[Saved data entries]
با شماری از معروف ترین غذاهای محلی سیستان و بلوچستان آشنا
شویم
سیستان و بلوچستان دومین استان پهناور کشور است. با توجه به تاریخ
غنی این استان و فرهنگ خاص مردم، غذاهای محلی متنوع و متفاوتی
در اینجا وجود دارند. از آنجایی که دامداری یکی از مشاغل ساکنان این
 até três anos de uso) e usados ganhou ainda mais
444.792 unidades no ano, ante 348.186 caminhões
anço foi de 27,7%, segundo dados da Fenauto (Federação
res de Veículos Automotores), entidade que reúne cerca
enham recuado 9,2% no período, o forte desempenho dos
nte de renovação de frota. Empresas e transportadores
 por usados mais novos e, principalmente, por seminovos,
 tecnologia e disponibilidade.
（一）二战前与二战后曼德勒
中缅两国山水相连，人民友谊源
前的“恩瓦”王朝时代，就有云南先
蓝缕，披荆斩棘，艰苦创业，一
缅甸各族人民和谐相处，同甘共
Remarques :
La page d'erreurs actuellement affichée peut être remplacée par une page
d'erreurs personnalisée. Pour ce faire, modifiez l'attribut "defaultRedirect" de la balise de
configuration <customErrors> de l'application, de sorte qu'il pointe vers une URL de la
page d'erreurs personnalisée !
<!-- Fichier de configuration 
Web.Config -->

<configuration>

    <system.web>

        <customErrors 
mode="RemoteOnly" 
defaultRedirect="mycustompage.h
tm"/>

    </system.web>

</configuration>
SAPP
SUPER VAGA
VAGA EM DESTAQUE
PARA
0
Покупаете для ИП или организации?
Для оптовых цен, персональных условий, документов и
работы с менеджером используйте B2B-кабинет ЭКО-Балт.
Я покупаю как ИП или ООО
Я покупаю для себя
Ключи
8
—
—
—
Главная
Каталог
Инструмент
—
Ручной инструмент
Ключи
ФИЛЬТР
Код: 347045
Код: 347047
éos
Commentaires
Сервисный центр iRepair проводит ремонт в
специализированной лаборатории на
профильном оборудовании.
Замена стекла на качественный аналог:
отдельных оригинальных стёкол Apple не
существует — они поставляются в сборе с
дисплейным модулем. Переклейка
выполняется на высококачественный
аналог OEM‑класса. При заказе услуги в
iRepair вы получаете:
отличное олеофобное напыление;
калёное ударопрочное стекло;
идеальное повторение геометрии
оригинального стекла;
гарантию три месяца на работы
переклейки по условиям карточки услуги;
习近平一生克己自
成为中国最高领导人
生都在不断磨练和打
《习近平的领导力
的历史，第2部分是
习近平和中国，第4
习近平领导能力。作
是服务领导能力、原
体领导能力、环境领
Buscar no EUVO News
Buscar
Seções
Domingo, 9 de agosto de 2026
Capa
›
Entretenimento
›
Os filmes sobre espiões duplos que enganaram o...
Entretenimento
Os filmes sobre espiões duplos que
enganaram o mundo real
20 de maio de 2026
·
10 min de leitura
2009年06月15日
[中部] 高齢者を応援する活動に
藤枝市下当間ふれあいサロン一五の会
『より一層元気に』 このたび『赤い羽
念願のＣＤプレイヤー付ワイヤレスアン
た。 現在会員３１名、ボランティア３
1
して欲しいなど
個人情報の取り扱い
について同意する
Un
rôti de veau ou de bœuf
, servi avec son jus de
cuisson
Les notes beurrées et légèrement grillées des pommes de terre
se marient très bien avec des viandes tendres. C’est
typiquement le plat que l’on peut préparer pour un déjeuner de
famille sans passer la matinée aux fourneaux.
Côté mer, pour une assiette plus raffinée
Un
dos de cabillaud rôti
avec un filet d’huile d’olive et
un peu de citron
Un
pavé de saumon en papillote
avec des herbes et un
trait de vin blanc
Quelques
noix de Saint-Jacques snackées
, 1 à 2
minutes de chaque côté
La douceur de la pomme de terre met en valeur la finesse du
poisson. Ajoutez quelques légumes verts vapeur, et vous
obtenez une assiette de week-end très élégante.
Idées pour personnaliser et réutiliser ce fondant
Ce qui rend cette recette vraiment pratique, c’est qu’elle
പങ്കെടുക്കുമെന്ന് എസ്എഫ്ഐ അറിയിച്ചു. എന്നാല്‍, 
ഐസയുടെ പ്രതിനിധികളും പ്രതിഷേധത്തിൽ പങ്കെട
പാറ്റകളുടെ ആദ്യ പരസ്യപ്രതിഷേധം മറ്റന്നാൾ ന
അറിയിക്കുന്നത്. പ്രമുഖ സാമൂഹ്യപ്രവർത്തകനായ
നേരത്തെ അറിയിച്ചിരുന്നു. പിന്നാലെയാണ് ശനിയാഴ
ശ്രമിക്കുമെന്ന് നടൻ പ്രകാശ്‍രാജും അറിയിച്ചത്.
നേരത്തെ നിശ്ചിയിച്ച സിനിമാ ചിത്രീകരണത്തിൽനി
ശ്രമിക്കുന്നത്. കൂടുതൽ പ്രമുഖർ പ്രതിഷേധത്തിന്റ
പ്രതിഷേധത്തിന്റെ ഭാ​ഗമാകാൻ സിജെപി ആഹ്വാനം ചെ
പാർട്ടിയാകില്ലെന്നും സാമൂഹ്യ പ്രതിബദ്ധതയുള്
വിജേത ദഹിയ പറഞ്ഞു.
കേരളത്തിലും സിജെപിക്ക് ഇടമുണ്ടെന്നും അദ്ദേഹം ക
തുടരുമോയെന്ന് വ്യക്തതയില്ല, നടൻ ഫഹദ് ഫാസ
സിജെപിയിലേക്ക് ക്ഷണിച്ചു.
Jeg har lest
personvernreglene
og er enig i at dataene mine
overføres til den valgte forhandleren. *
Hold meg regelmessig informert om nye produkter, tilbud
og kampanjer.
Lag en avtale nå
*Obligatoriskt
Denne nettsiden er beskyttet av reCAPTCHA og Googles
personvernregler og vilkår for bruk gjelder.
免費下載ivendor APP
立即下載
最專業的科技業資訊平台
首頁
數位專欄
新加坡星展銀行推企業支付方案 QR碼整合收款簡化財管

WHAT THE TASK REQUIRES - In your reply, restate exactly the lines from the start of the records above through the line holding "در اینجا وجود", including both, and nothing else.

WRITTEN RESPONSE -
با شماری از معروف ترین غذاهای محلی سیستان و بلوچستان آشنا
شویم
سیستان و بلوچستان دومین استان پهناور کشور است. با توجه به تاریخ
غنی این استان و فرهنگ خاص مردم، غذاهای محلی متنوع و متفاوتی
در اینجا وجود دارند. از آنجایی که دامداری یکی از مشاغل ساکنان این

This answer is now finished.